Weekly stats update courtesy of the VREB.
|Wk 1||Wk 2||Wk 3||Wk 4|
|Sales to New Listings||50%||
|Months of Inventory||
Listing season is upon us. January is when the listings start to pile on for the spring while the sales rush doesn’t really hit until February. Hence the halving of the sales to list ratio from December. Sales are a bit sluggish though, at about 20% behind last year’s sales rate. Too early in the month to come to any conclusions about that though. But I suspect every single month this year will be trailing last year on sales.
In other news, CuriousCat has followed up on the extensive discussion we had in the fall on whether capital gains will apply to the portion of your house that is a suite. And the answer is a (edit: somewhat – see comments) clear yes. So if you have a suite and sell your house, you will very likely need to pay capital gains tax on the proportion of the increased value of your house that is attributable to your suite.
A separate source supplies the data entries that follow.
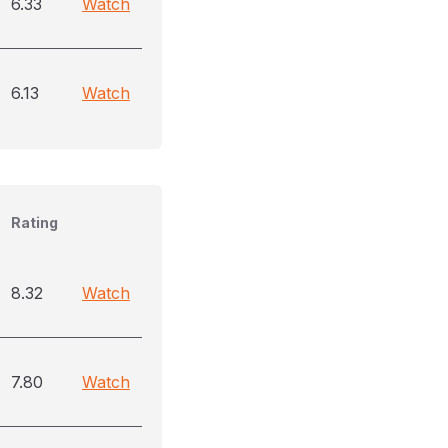
6.33
Watch
6.13
Watch
Rating
8.32
Watch
7.80
Watch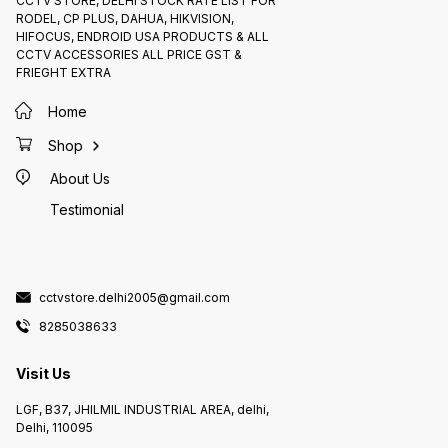
CCTV STORE, DELHI STOCK RATE LIST FOR
1004H varies depending on the
RODEL, CP PLUS, DAHUA, HIKVISION,
retailer and location. However, it is
generally available for around
HIFOCUS, ENDROID USA PRODUCTS & ALL
₹5000
CCTV ACCESSORIES ALL PRICE GST &
FRIEGHT EXTRA
Home
Shop
About Us
Testimonial
cctvstore.delhi2005@gmail.com
8285038633
Visit Us
LGF, B37, JHILMIL INDUSTRIAL AREA, delhi,
Delhi, 110095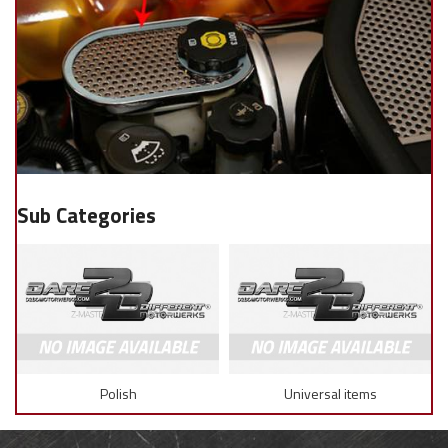
Polish
Universal items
In other words, if you bought a 2000 sqft place with an 800 sqft suite for $500,000 and sell it for $800,000, you will have a capital gain of $120,000 upon which tax must be paid ($60,000 would be added to your income). That’s a pretty significant amount and depending on your income you could end up with a $30,000 tax bill. The CRA has a full worked example here (you can ignore the CCA which most people won’t be claiming on a rental).
What is the effect of this on the Victoria market? I suspect very little. First of all very few amateur landlords will think ahead far enough to how much tax they may owe when selling, so it likely won’t influence their buying decision. Secondly, the only reason the capital gains bites so hard right now is because of the massive increases in property values we’ve seen. If property prices were appreciating at a more moderate pace the capital gains tax would also be less significant.
What do you think? Does the fact that you’ll have to pay capital gains change your thoughts on suites at all?